JEP draft: Flexible Constructor Bodies (Second Preview)

AuthorArchie Cobbs & Gavin Bierman
OwnerArchie Cobbs
TypeFeature
ScopeSE
StatusSubmitted
Componentspecification / language
Discussionamber dash dev at openjdk dot org
Reviewed byAlex Buckley, Brian Goetz
Created2024/02/13 22:18
Updated2024/04/18 08:16
Issue8325803

Summary

In constructors of Java classes, allow statements to appear before an explicit constructor invocation (super(..) or this(..)). The statements cannot use the instance under construction, but can initialize its fields, which makes classes more reliable when methods are overridden. This is a preview language feature.

History

This feature was originally proposed with a different title by JEP 447, delivered in JDK 22. We here propose to preview the feature for a second time, with the following addition:

Goals

Motivation

Creating an instance of a class involves executing a constructor, which is responsible for establishing invariants about the new instance. For example, suppose a Person class has an invariant that its age field is less than 130; a constructor which takes an age-related parameter (e.g., a birth date) must validate it and either assign to age (thereby establishing the invariant) or throw an exception, as appropriate.

This notion of constructors establishing invariants is enhanced in the presence of inheritance. These invariants are inherited; in other words, the invariants of the superclass should apply to the subclass.

To help ensure the inheritance of invariants, in Java, constructors run from the "top down": A constructor in a superclass must be run -- establishing its own invariants -- before a constructor in a subclass is run.

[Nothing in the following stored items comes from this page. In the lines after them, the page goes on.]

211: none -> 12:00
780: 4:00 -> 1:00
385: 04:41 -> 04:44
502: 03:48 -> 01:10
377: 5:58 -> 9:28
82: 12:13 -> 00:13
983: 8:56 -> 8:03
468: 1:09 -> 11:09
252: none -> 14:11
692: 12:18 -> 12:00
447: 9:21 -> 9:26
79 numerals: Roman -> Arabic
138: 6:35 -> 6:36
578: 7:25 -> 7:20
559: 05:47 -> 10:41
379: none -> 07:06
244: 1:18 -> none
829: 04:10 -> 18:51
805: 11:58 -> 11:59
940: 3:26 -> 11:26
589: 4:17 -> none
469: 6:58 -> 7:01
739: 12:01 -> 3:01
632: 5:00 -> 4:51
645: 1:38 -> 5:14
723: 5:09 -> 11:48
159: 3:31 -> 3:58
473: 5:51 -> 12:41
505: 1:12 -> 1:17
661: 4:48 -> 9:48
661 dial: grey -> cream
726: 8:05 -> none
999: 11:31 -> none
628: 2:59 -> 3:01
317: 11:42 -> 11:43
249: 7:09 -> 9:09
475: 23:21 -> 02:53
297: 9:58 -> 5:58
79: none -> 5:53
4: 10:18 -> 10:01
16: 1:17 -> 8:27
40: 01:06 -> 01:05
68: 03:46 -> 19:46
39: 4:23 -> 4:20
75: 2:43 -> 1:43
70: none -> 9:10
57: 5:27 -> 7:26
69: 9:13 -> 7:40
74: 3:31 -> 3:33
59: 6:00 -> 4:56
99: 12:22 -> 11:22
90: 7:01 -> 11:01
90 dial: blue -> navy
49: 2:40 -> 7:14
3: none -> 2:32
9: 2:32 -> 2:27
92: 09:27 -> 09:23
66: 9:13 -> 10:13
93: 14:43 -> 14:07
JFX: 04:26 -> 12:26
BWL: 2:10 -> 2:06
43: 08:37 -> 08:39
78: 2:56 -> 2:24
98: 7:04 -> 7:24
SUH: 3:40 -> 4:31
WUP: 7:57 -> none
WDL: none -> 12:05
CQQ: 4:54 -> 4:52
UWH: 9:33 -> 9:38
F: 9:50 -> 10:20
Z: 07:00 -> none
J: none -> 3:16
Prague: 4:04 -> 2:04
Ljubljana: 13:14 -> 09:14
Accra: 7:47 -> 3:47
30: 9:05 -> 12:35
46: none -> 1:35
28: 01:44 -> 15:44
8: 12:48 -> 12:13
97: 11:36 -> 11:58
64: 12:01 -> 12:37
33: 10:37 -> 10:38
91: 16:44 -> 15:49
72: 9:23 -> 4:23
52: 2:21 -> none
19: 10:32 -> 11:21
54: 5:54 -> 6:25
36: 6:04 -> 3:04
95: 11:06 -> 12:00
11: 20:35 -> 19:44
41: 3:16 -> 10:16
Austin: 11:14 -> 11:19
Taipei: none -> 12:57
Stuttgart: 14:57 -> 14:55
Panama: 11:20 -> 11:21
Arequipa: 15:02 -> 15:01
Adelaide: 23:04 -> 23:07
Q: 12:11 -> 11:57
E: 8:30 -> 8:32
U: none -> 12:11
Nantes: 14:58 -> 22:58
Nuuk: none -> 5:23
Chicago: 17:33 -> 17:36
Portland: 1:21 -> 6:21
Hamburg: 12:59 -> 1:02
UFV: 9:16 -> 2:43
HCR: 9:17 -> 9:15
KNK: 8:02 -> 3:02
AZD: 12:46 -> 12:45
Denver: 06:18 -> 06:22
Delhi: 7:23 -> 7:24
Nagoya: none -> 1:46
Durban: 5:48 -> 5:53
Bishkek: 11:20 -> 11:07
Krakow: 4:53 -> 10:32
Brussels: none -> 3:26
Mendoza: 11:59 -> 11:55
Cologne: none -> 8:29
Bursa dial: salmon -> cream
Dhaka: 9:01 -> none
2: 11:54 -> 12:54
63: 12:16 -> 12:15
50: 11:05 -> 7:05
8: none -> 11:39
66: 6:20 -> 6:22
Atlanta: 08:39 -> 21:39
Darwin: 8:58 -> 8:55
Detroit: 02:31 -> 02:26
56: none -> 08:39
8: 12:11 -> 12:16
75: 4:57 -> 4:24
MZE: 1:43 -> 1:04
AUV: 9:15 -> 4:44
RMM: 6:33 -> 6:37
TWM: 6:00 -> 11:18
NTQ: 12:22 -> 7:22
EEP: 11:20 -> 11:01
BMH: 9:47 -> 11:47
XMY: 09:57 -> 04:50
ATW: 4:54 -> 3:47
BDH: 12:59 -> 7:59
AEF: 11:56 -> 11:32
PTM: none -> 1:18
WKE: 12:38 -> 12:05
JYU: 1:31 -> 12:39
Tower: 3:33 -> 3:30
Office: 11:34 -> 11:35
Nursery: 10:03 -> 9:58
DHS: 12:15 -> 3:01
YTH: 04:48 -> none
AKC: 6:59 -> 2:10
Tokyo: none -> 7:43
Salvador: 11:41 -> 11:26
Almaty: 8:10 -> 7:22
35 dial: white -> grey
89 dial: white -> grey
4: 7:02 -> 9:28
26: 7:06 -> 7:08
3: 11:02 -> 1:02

To guarantee that constructors run from the top down, the Java language requires that in a constructor body, the first statement must be an explicit invocation of another constructor: either super(..) or this(..). If no explicit constructor invocation appears in the constructor body, then the compiler inserts one -- namely, super() -- as the first statement in the constructor body.

Furthermore, the Java language requires that for any explicit constructor invocation, none of its arguments can use the instance under construction in any way.

These two requirements guarantee some predictability and hygiene over the construction of new instances but they are heavy-handed because they outlaw certain familiar programming patterns. The following examples illustrate the issues.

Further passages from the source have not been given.